In a statement after the event, Greater Manchester Police said that “no misconduct” had been identified among its officers, but that it “apologised for any distress caused”.
In the end, the penalty notice she was issued with was overturned – suggesting the entire police intervention was unjustified. Erin was never directly told by the police that they had decided the penalty notice was wrong – she only found out when she the fine was refunded.
After Erin was put in touch with a lawyer who threatened to take the police to court, Greater Manchester Police offered her compensation of £5,000.
The incident seriously impacted her mental health for months. Even years later, it casts a big shadow.
“There’s been a police car parked on the car on the road nearby,” she said. “And it still makes me quite anxious to see that car being parked there because it felt like they enjoyed doing what they did to me.”

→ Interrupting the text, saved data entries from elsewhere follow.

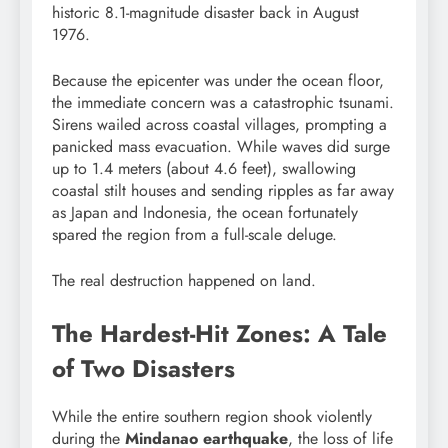
historic 8.1-magnitude disaster back in August
1976.
Because the epicenter was under the ocean floor,
the immediate concern was a catastrophic tsunami.
Sirens wailed across coastal villages, prompting a
panicked mass evacuation. While waves did surge
up to 1.4 meters (about 4.6 feet), swallowing
coastal stilt houses and sending ripples as far away
as Japan and Indonesia, the ocean fortunately
spared the region from a full-scale deluge.
The real destruction happened on land.
The Hardest-Hit Zones: A Tale
of Two Disasters
While the entire southern region shook violently
during the
Mindanao earthquake
, the loss of life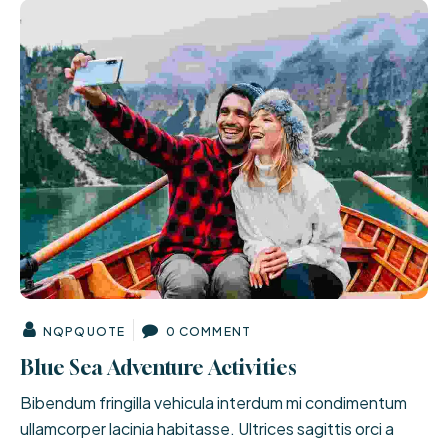
NQPQUOTE
0 COMMENT
Blue Sea Adventure Activities
Bibendum fringilla vehicula interdum mi condimentum
ullamcorper lacinia habitasse. Ultrices sagittis orci a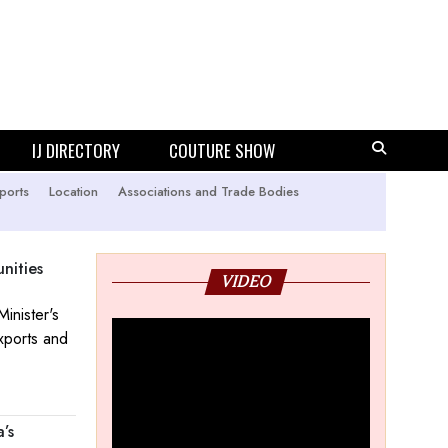
IJ DIRECTORY
COUTURE SHOW
ports
Location
Associations and Trade Bodies
nities
VIDEO
inister's
xports and
’s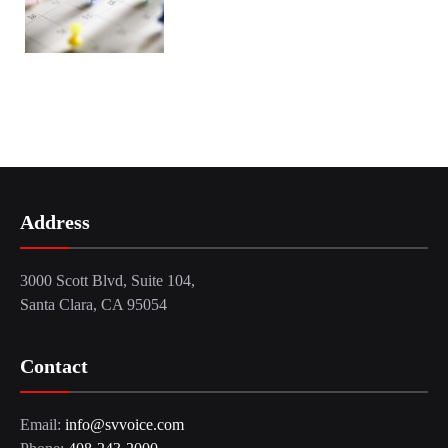
Address
3000 Scott Blvd, Suite 104,
Santa Clara, CA 95054
Contact
Email:
info@svvoice.com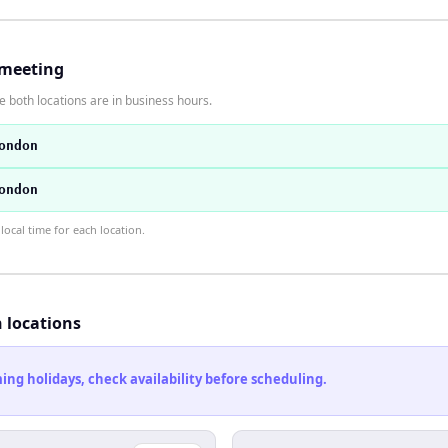
 meeting
 both locations are in business hours.
ondon
ondon
ocal time for each location.
h locations
ng holidays, check availability before scheduling.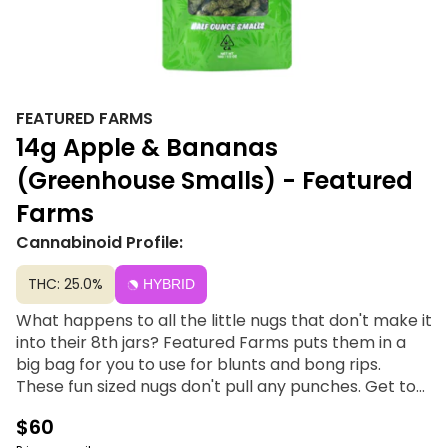
FEATURED FARMS
14g Apple & Bananas
(Greenhouse Smalls) - Featured
Farms
Cannabinoid Profile:
THC: 25.0%
HYBRID
What happens to all the little nugs that don't make it
into their 8th jars? Featured Farms puts them in a
big bag for you to use for blunts and bong rips.
These fun sized nugs don't pull any punches. Get top
shelf in bulk with packs of smalls. Premium indoor
$60
flower brought to you from your good friends at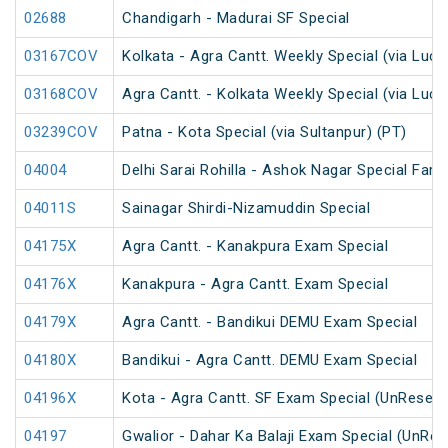
02688
Chandigarh - Madurai SF Special
03167COV
Kolkata - Agra Cantt. Weekly Special (via Luc
03168COV
Agra Cantt. - Kolkata Weekly Special (via Luc
03239COV
Patna - Kota Special (via Sultanpur) (PT)
04004
Delhi Sarai Rohilla - Ashok Nagar Special Fare
04011S
Sainagar Shirdi-Nizamuddin Special
04175X
Agra Cantt. - Kanakpura Exam Special
04176X
Kanakpura - Agra Cantt. Exam Special
04179X
Agra Cantt. - Bandikui DEMU Exam Special
04180X
Bandikui - Agra Cantt. DEMU Exam Special
04196X
Kota - Agra Cantt. SF Exam Special (UnReserv
04197
Gwalior - Dahar Ka Balaji Exam Special (UnRes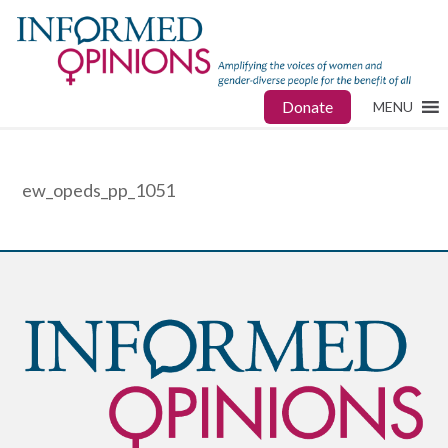
Donate
MENU
ew_opeds_pp_1051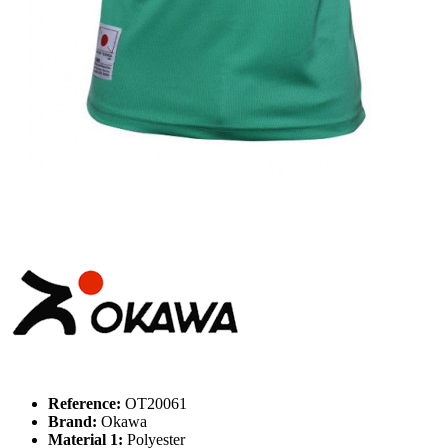
Reference:
OT20061
Brand:
Okawa
Material 1:
Polyester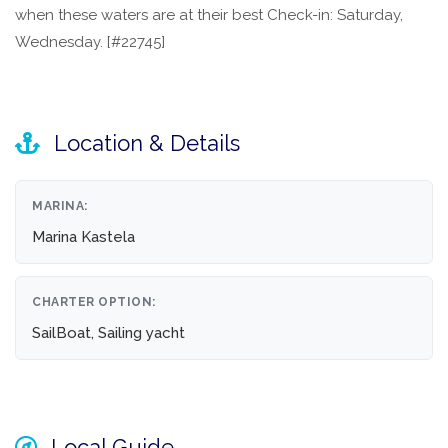
when these waters are at their best Check-in: Saturday,
Wednesday. [#22745]
Location & Details
MARINA:
Marina Kastela
CHARTER OPTION:
SailBoat, Sailing yacht
Local Guide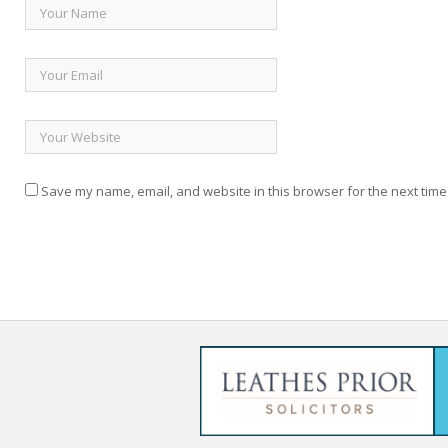
Save my name, email, and website in this browser for the next time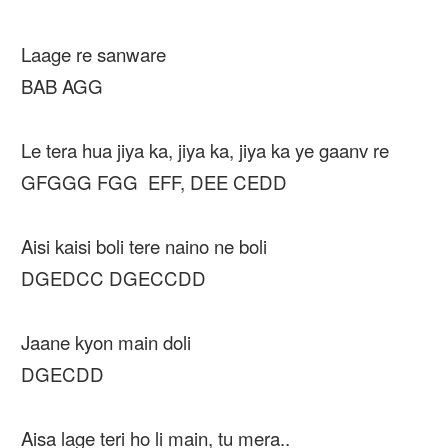
Laage re sanware
BAB AGG
Le tera hua jiya ka, jiya ka, jiya ka ye gaanv re
GFGGG FGG EFF, DEE CEDD
Aisi kaisi boli tere naino ne boli
DGEDCC DGECCDD
Jaane kyon main doli
DGECDD
Aisa lage teri ho li main, tu mera..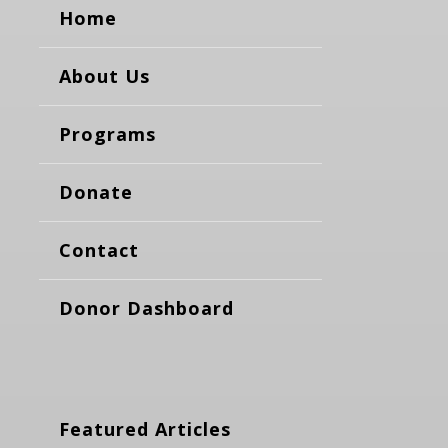
Home
About Us
Programs
Donate
Contact
Donor Dashboard
Featured Articles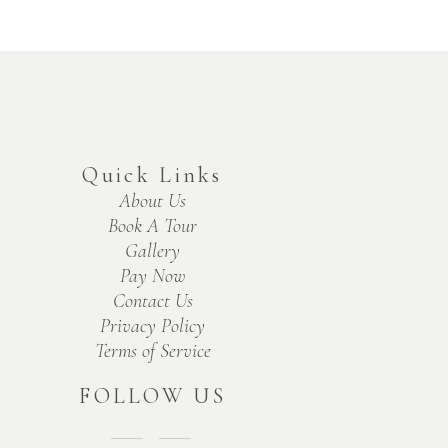
Quick Links
About Us
Book A Tour
Gallery
Pay Now
Contact Us
Privacy Policy
Terms of Service
FOLLOW US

Matthew McConville, a lawyer at Irvings Law working in its specialist ‘actions against the police’ wing, represented several of the victims featured in this article.
He told this newspaper: “The public have the right to expect integrity in the police service and should have confidence in police officers to act in a professional manner. Unfortunately, there has been a definite shortfall in the service that these clients have received and there are grave concerns over how police forces deal with them as a whole too.”
The sad reality is that a recurring theme with every one of those Byline Times spoke to was that the experience had left them with a complete lack of faith in the police.